BEGIN
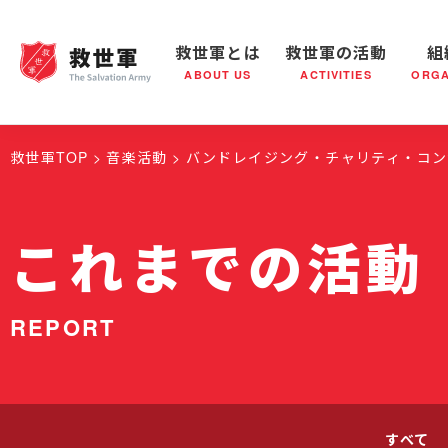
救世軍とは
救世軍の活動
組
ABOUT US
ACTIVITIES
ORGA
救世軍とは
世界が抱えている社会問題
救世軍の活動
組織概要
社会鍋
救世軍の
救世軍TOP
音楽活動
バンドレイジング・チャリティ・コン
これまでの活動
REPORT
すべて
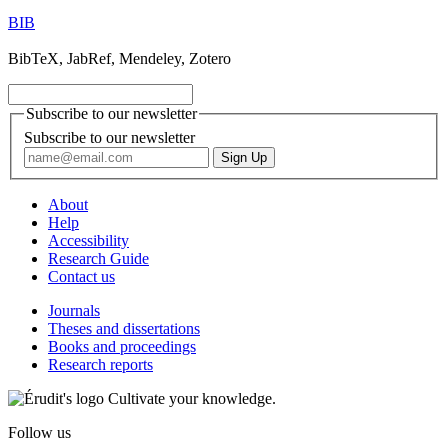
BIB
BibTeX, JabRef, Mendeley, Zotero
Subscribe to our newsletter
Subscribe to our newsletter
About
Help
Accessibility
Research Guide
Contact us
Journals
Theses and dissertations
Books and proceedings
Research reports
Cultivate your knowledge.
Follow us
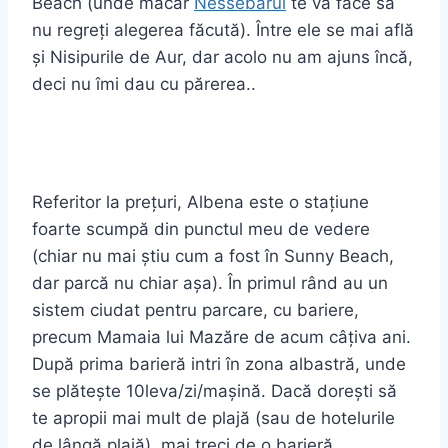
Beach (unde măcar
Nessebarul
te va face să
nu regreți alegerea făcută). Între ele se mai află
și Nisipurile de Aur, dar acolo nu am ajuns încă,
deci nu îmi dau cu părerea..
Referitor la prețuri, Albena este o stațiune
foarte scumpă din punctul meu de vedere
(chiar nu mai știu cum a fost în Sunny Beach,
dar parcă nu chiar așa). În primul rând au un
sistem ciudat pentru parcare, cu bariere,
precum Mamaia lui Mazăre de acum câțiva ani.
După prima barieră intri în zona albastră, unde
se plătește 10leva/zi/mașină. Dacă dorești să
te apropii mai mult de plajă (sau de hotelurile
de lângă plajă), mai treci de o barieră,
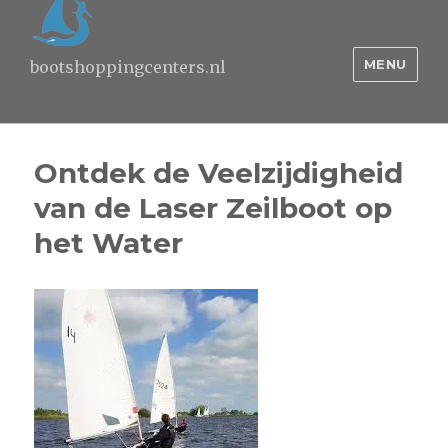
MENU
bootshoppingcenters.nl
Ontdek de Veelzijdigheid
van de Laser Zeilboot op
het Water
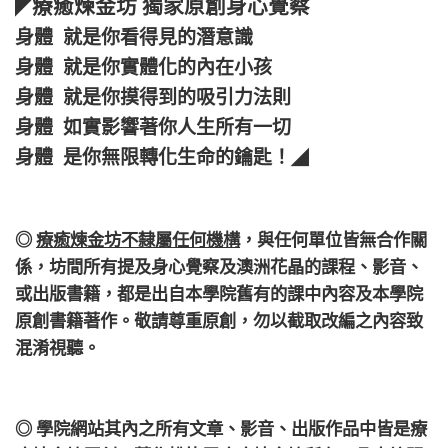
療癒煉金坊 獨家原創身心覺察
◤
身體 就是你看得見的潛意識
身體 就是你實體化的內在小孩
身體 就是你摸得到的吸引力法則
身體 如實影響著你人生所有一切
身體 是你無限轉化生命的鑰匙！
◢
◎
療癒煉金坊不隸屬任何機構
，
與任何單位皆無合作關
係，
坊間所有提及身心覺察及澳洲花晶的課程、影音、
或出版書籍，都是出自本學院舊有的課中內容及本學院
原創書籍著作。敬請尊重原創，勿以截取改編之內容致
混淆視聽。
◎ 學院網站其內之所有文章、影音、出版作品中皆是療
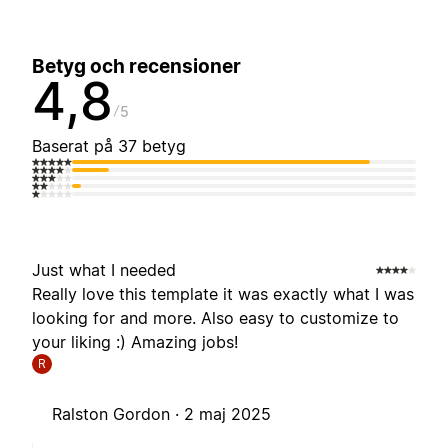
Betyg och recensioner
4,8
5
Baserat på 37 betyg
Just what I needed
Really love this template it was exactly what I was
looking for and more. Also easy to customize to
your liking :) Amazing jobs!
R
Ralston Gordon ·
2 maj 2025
END
BEGIN
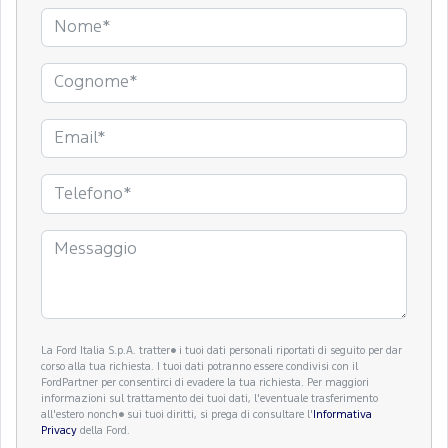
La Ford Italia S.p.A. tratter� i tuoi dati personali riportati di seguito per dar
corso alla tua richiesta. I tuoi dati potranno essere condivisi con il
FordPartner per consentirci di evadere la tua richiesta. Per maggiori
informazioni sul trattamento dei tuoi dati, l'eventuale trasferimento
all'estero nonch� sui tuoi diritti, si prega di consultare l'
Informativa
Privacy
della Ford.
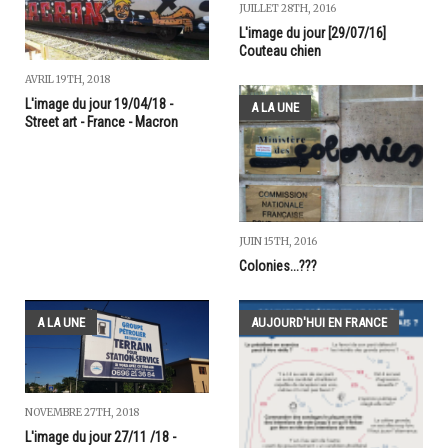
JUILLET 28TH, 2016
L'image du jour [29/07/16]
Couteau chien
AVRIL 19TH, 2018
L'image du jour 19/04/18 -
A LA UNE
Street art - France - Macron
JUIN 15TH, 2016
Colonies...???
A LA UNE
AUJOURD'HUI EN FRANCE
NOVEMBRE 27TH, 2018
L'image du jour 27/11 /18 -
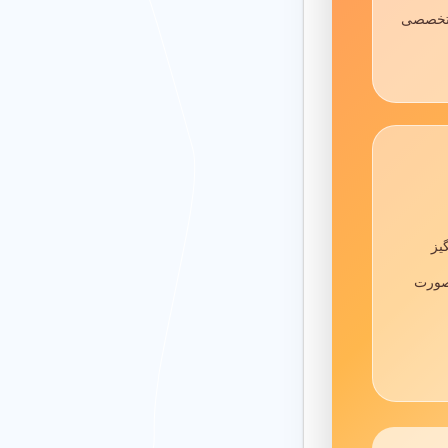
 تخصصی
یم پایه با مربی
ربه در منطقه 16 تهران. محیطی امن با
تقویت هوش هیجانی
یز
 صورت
END
In the entries above, find the line with "te va face să" and the line with "(chiar nu mai", then restate word for word both of them and every line between, with nothing more.

» Reply to the task:
te va face să
nu regreți alegerea făcută). Între ele se mai află
și Nisipurile de Aur, dar acolo nu am ajuns încă,
deci nu îmi dau cu părerea..
Referitor la prețuri, Albena este o stațiune
foarte scumpă din punctul meu de vedere
(chiar nu mai știu cum a fost în Sunny Beach,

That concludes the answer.